The project, which will establish an arts district in downtown Carrboro, will still move forward.
Former Carrboro ArtsCenter executive director Art Menius, who works on the district’s planning team, said the NEA saw four to five times as many requests for funding than was available — making communities with an existing, budding arts economy like Carrboro a low priority.
The eight-person planning team applied for a $75,000 grant to be matched by the Town of Carrboro.
“We did pretty much all the right things, but there just wasn’t enough money to fund our project,” Menius said.
After two years of planning, the team hopes to present a final recommendation for the district to the Board of Aldermen by the end of this year, completing the first phase of the project.
“The Board of Aldermen will use the report to make a decision on whether or not to move forward on creating an art district in downtown Carrboro,” Menius said.
If they move forward with the plan, the Board of Aldermen will decide whether to fund the project themselves or to apply for the Our Town grant again.
With the goal of inspiring arts-related development, the district would extend from West Rosemary Street to Jones Ferry Road in Carrboro’s downtown, where a number of arts businesses already sit.
And Carrboro Recreation and Parks director Anita Jones-McNair said the lack of NEA funds won’t deter their plans for a district. She said the money was going to help complete a detailed report about the project with new data and mapping — but that report is still possible.
“We’re very creative. We can figure things out,” she said.
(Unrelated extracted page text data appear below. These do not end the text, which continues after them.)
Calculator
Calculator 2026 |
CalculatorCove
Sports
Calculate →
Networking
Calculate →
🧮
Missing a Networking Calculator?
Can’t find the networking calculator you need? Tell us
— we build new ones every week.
Carrboro town manager David Andrews said as an alternative, planning team will instead be turning to UNC for assistance. This semester, professor Richard Andrews will be leading a group of public policy students in investigating the affordability of work spaces, cultural diversity, economic development, access to transportation and availability of performance and production spaces for the district project.
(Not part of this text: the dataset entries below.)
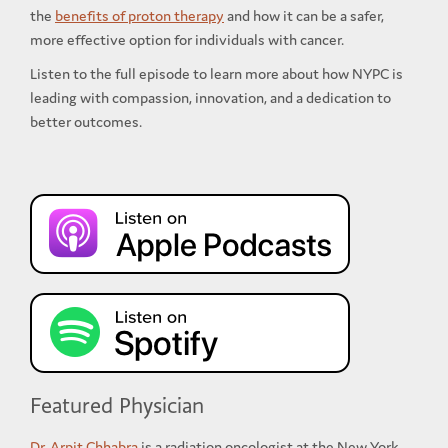
the
benefits of proton therapy
and how it can be a safer,
more effective option for individuals with cancer.
Listen to the full episode to learn more about how NYPC is
leading with compassion, innovation, and a dedication to
better outcomes.
Featured Physician
Dr. Arpit Chhabra
is a radiation oncologist at the New York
“We think that the students from UNC would be a good group of folks to shepherd this (project) through the process at this point, particularly given that we did not get the NEA funding,” Andrews said.
Andrews said the decision to partner with a capstone course to expedite planning wasn’t in the works until after the team learned they would not be receiving the grant.
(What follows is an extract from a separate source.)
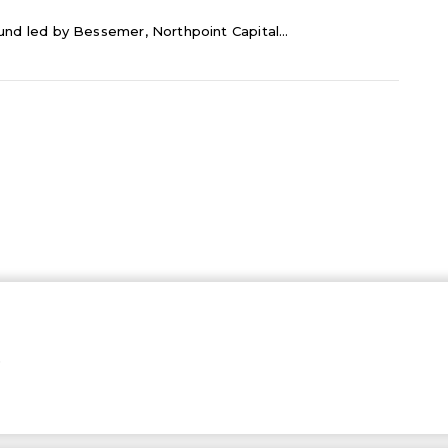
ound led by Bessemer, Northpoint Capital...
…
“We always knew that there were creative folks over there who could help us through it, but I think that it seems like the best alternative given where we are with the NEA funding,” he said.
Jones-McNair said the team will meet on Aug. 25 to further discuss the next steps for the project, and they will present an update to the Board of Aldermen in early September.
“We feel really good about the project and what we’re trying to determine,” she said.